Solar news: We Energies transitions to solar, U.S. schools turn to solar energy, Zero Mass uses solar panels to take drinking water from the air

zero mass water source panels

Wisconsin utility We Energies moves away from coal and towards solar generation, a new report on the 5,500 U.S. schools that rely on solar power, and Zero Mass’s solar water-collecting panels are the headlines in this week’s Solar News Roundup.

Wisconsin utility We Energies transitions to solar power

We Energies recently announced two significant company decisions: first, to build 350 megawatts (MW) of solar power by 2020, and second, to close their 1,200 MW coal plant in Pleasant Prairie. We Energies has reportedly been moving coal-fueled power plants to natural gas for several years in order to reach its goal of a 40 percent reduction in carbon emissions from 2005 levels by 2030.

The Pleasant Prairie coal plant is made of two separate units, both more than 30 years old. Although they have been retrofitted with carbon-reducing equipment, We Energies decided against spending more money to upgrade the old facility in favor of investment in renewable development.

The environmental group Clean Wisconsin applauded We Energies’ choices for future power production. “They are recognizing that the future of energy is clean, local, and renewable,” the organization said in a press release. “As the largest investment of clean energy in our state, this will create local jobs and bolster our economy while safeguarding public health and sustaining clean air and natural resources.”

Report: 5,500 U.S. schools use solar power

A new report jointly prepared by the Solar Energy Industries Association (SEIA), The Solar Foundation, and Generation 180 has found that around five percent of all K-12 schools in the U.S. are powered by solar energy. Approximately 5,500 U.S. schools have a combined total of 910 MW of solar power generation, a number that has nearly doubled over the past three years. Many of these schools are in California, but states like New Jersey, Arizona, Massachusetts, and New York also have high adoption rates consistent with their solar-friendly legislation and policies.

A powerful driver of school solar adoption is the potential savings on electricity. Schools are seeing the monetary benefits of producing solar energy that many homeowners with solar already experience. For example, Kern High School District in California estimates that it will save up to $80 million in electricity costs over a 25-year period thanks to its 22 MW solar project.

Additionally, solar projects on school campuses offer students the opportunity to learn about clean energy and see alternative energy options in action. According to Devin Welch of Sun Tribe, students are often the ones pushing their schools to transition to solar power, and some have even gotten jobs with solar installers once their school projects were finished.
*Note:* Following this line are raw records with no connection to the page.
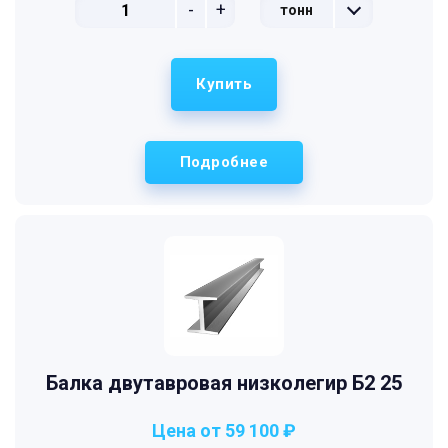
-
+
тонн
Купить
Подробнее
Балка двутавровая низколегир Б2 25
Цена от 59 100 ₽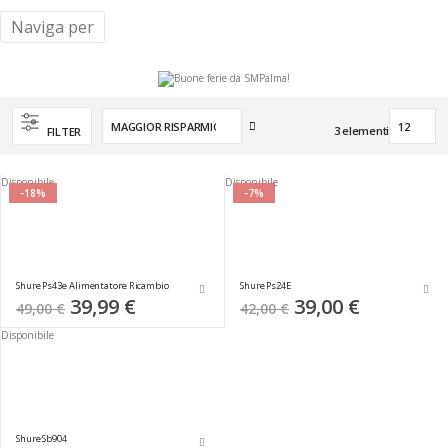
Naviga per
Imposta
3
elementi
FILTER
la
direzione
crescente
Disponibile
Disponibile
-18%
-7%
Shure Ps43e Alimentatore Ricambio
Shure Ps24E
Special
39,99 €
Special
39,00 €
49,00 €
42,00 €
Price
Price
Disponibile
Shure Sb904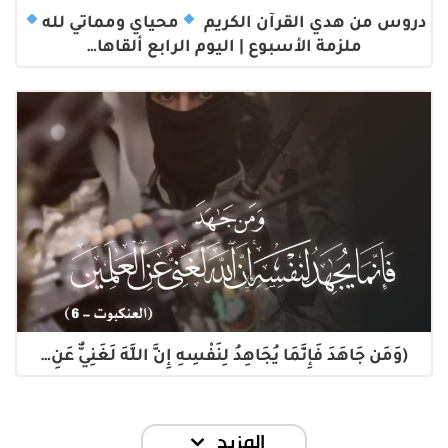
دروس من هدي القرآن الكريم
محياي ومماتي لله
ملزمة الأسبوع | اليوم الرابع ألقاها…
(وَمَن جَاهَدَ فَإِنَّمَا يُجَاهِدُ لِنَفْسِهِ إِنَّ اللَّهَ لَغَنِيٌّ عَنِ…
المزيد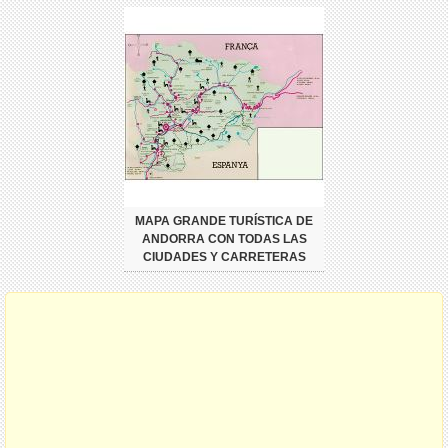
MAPA GRANDE TURÍSTICA DE
ANDORRA CON TODAS LAS
CIUDADES Y CARRETERAS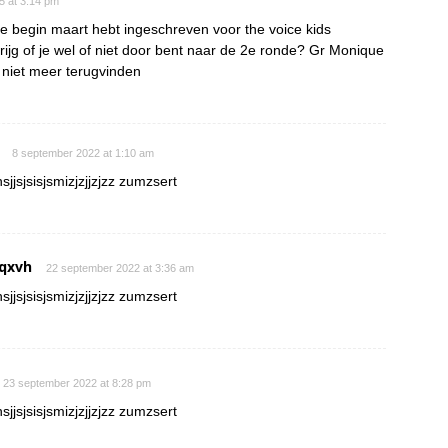
15 at 3:14 pm
je begin maart hebt ingeschreven voor the voice kids
rijg of je wel of niet door bent naar de 2e ronde? Gr Monique
s niet meer terugvinden
8 september 2022 at 1:10 am
sjjsjsisjsmizjzjjzjzz zumzsert
qxvh
22 september 2022 at 3:36 am
sjjsjsisjsmizjzjjzjzz zumzsert
23 september 2022 at 8:28 pm
sjjsjsisjsmizjzjjzjzz zumzsert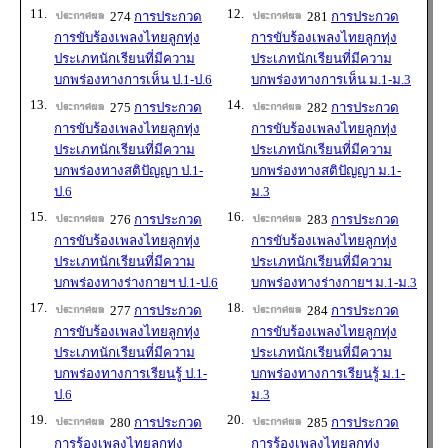
11.
12.
274
การประกวด
281
การประกวด
การขับร้องเพลงไทยลูกทุ่ง
การขับร้องเพลงไทยลูกทุ่ง
ประเภทนักเรียนที่มีความ
ประเภทนักเรียนที่มีความ
บกพร่องทางการเห็น ป.1-ป.6
บกพร่องทางการเห็น ม.1-ม.3
13.
14.
275
การประกวด
282
การประกวด
การขับร้องเพลงไทยลูกทุ่ง
การขับร้องเพลงไทยลูกทุ่ง
ประเภทนักเรียนที่มีความ
ประเภทนักเรียนที่มีความ
บกพร่องทางสติปัญญา ป.1-
บกพร่องทางสติปัญญา ม.1-
ป.6
ม.3
15.
16.
276
การประกวด
283
การประกวด
การขับร้องเพลงไทยลูกทุ่ง
การขับร้องเพลงไทยลูกทุ่ง
ประเภทนักเรียนที่มีความ
ประเภทนักเรียนที่มีความ
บกพร่องทางร่างกายฯ ป.1-ป.6
บกพร่องทางร่างกายฯ ม.1-ม.3
17.
18.
277
การประกวด
284
การประกวด
การขับร้องเพลงไทยลูกทุ่ง
การขับร้องเพลงไทยลูกทุ่ง
ประเภทนักเรียนที่มีความ
ประเภทนักเรียนที่มีความ
บกพร่องทางการเรียนรู้ ป.1-
บกพร่องทางการเรียนรู้ ม.1-
ป.6
ม.3
19.
20.
280
การประกวด
285
การประกวด
การร้องเพลงไทยลูกทุ่ง
การร้องเพลงไทยลูกทุ่ง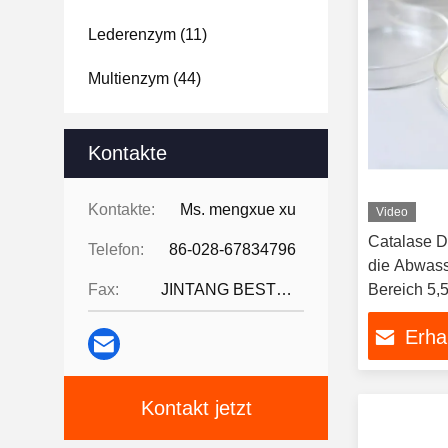
Lederenzym
(11)
Multienzym
(44)
Kontakte
Kontakte:
Ms. mengxue xu
Video
Catalase D
Telefon:
86-028-67834796
die Abwas
Fax:
JINTANG BESTWAY TECHNOLOGY CO
Bereich 5,
Erha
Kontakt jetzt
Capitalizing on some of that student initiative and excitement, some solar companies are developing renewable energy curriculums alongside local organizations to educate students and teachers. For example, the nonprofit NC GreenPower in North Carolina has a program offering low-income schools a solar curriculum, along with a 5 kilowatt (kW) array to use as an educational tool.

Zero Mass solar panels can make water from air

Zero Mass Water, a water-harvesting company, is using solar energy to combat water scarcity. Their “Source” panels use a porous heat-generating material to collect moisture from the air, which is eventually flowed through a mineral block to add calcium and magnesium to the water. The entire device is powered by standard solar cells in the middle of the panel. Each panel produces an average of two to five liters of water per day.

Cody Friesen, Zero Mass Water’s founder and chief executive, says that the Source panels have been installed in a wide range of environments, from Puerto Rico to refugee schools in Lebanon to wealthy homes in California. “Everybody who drinks water has to make sure that water is healthful and available, right? That’s you and that’s everyone else on the planet,” he said. “So when we think about who the end customer is it really is anybody who thinks about making their water healthful and great.”

Friesen has said that Zero Mass has long-term plans to use Source panels for advanced agriculture. Source panels can produce water even in hot, dry environments, and may represent part of the future for addressing water scarcity issues in a sustainable way.